Since then, the phrase common sense has been used as a tool for motivation and condemnation. We bandy the word around with a sense of superiority and disgust when talking about people who should have known better. “It’s just common sense.”
We use it to pressure others to our way of thinking, stating opinion as fact and adding a quick, “It’s just common sense.”
We do this to our family, to our friends, to our coworkers, to those we serve, and to those who serve us. We use it to put an end to uncomfortable conversations and to justify our actions.
I was fairly young the moment I realized the falsity of this phrase in its current iteration. When I was in the fourth grade, we pulled up to a car wash bay with the garage door closed against the Midwest winter cold. My dad told me to open it. I got out and frantically searched for a door knob before crawling back into the front seat in defeat.
My dad shook his head and said, “All you had to do was push the button.” Until that moment, I hadn’t seen the tiny, red button pulsing about a foot over my head. Until that moment, I’d never had/seen/used an automatic garage door in my young life. The only doors I’d opened to that point used a knob. My dad continued, “How are you going to survive if you don’t use your common sense?”
My 9ish year old self inherently understood that I could not extrapolate a “common” understanding for something I had never been taught or experienced.

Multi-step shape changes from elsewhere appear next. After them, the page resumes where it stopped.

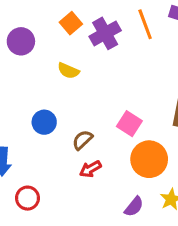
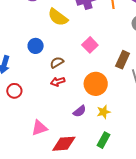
yellow semicircle: (68, 71) -> (58, 17), size x1.5
pink square: (129, 124) -> (90, 45), moved

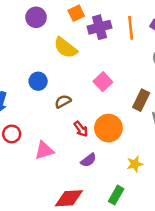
red arrow: (58, 82) -> (81, 129), moved, turned -112
yellow star: (104, 112) -> (135, 164), moved
pink triangle: (39, 128) -> (44, 150), moved

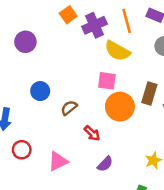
purple circle: (36, 17) -> (25, 42), moved
yellow semicircle: (65, 48) -> (117, 51), moved
pink square: (103, 82) -> (107, 81), turned -30
orange circle: (108, 128) -> (120, 107), moved

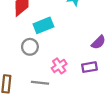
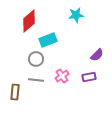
gray line: (40, 83) -> (36, 80), moved

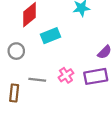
gray circle: (36, 59) -> (16, 51), moved
purple rectangle: (89, 77) -> (96, 76), size x1.5

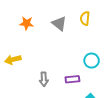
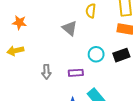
orange star: (27, 23) -> (19, 22), moved
gray triangle: (59, 24) -> (70, 28), moved

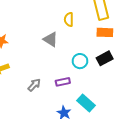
gray arrow: (46, 72) -> (34, 85), turned -128

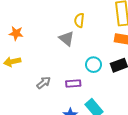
yellow semicircle: (69, 19) -> (79, 20), moved

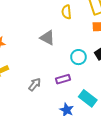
yellow semicircle: (79, 20) -> (67, 12), moved

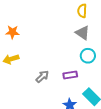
gray triangle: (47, 38) -> (82, 33), moved

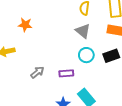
orange star: (12, 32) -> (25, 25), moved

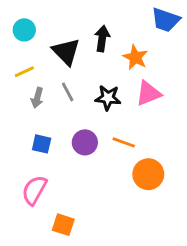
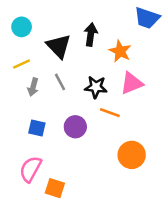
orange line: (124, 142) -> (110, 113), moved
orange square: (63, 225) -> (55, 188), moved

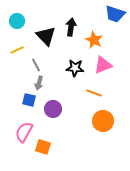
gray line: (60, 82) -> (36, 65), moved
gray arrow: (33, 87) -> (39, 83), moved
orange line: (110, 113) -> (94, 93), moved
purple circle: (75, 127) -> (53, 109), moved

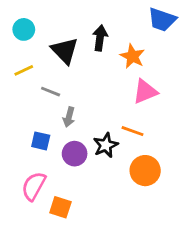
gray line: (36, 65) -> (51, 92), turned -40
black star: (75, 68) -> (106, 145), moved, turned -30
gray arrow: (39, 83) -> (69, 117), moved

The second my dad got out of the car and showed me how to open a car wash door with nothing more than his pointer finger, I earned “ordinary understanding” of how automatic garage doors worked. I was inducted into the how-to-open-a-car-wash-and-other-similar-doors-with-a-finger common sense club.
My perceived lack of common sense cost me embarrassment, defeat, a small spark of anger, and a sense of not being good enough or smart enough. All because I had not lived and learned the same “common” journey my dad had. It made me tentative to bump up against new things for fear of not knowing what everyone else in the world could effortlessly figure out. It made me diligent about becoming a life-long learner, so as to never be that inept again.
Two-hundred-fifty years ago, Common Sense started a revolution in its quest for freedom. Since then, we have been a nation that pulls together and pulls apart. We have hurt and been hurt. We have advocated for and we have advocated against our family, our neighbors, our government, and our friends.
While we have traveled far on many different paths, no journey has been common, nor has it been wholly unique. Instead, we have traveled–together and separately–toward a destination of equality and freedom.
This year, America will celebrate the past 250 years. That history is bright, and beautiful, and amazing. It is also dark and damaging, with some chapters hidden so far in the shadows as to be nonexistent. Regardless, it is our history. We cannot change it. We can only understand it and our role within it.
During the semiquincentennial, there will be an abundance of dates and people to remember, celebrations, events, parades, toasts, and speeches. As a semi-professional knowledge seeker, I ask that you tap into Aristotle’s “sensus communis” to use all the information at your disposal to better understand the bigger picture. Take the time to (re)learn what those inherent, self-evident, human rights and freedoms meant in 1776 and explore what they mean to you personally today.
This year, give yourself permission to question before doing. Figure out which moments over the past 250 years you want to celebrate and why. Then, carry on joyously, raucously, and whole-heartedly in the way that feels right to you.